WHAT THIS TASK INVOLVES:
From the line containing "sionais, onde" to the end of the records, print every line exactly, both ends included, and leave out the pictures.

[Excerpts from a dataset]
============

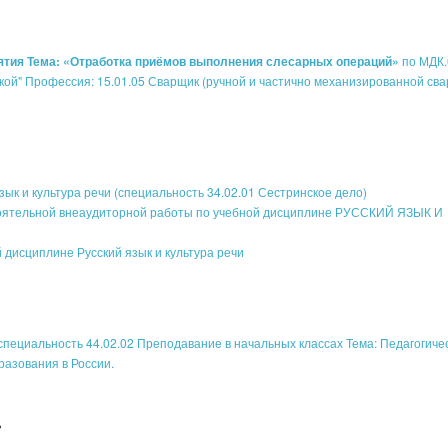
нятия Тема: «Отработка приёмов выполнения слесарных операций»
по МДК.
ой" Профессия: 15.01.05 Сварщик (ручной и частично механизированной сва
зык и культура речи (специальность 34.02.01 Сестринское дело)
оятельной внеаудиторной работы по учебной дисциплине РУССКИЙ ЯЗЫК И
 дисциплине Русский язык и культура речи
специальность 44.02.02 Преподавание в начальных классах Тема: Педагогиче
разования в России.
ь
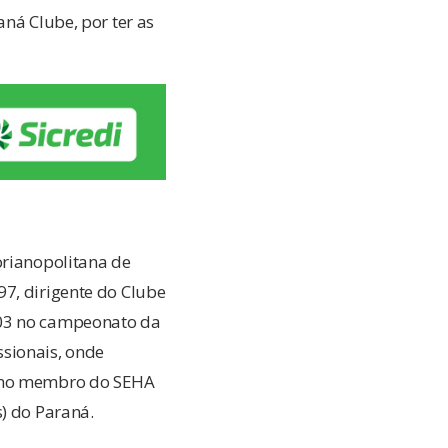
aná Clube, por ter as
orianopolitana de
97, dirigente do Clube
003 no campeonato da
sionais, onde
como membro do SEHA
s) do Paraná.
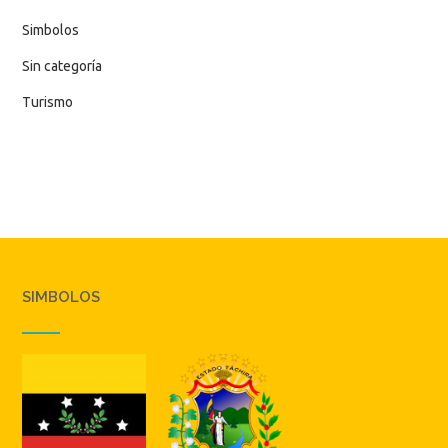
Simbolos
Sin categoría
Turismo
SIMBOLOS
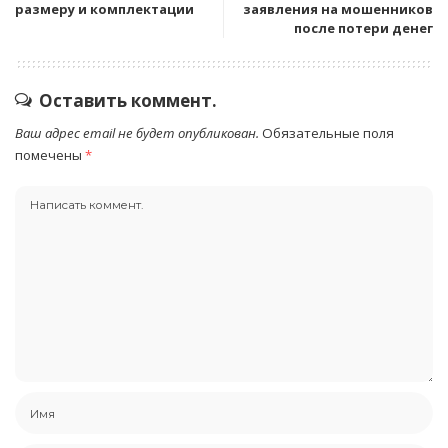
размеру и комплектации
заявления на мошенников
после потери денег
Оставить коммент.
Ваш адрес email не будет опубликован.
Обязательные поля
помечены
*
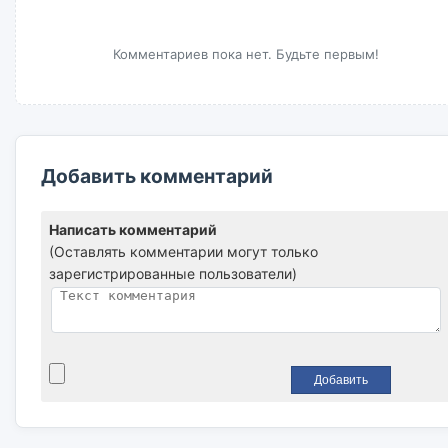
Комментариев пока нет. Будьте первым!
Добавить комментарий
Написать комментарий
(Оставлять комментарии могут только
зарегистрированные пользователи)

============

ANSWER BOX:
sionais, onde
como membro do SEHA
s) do Paraná.
Simbolos
Sin categoría
Turismo
SIMBOLOS
размеру и комплектации
заявления на мошенников
после потери денег
Оставить коммент.
Ваш адрес email не будет опубликован.
Обязательные поля
помечены
*
Комментариев пока нет. Будьте первым!
Добавить комментарий
Написать комментарий
(Оставлять комментарии могут только
зарегистрированные пользователи)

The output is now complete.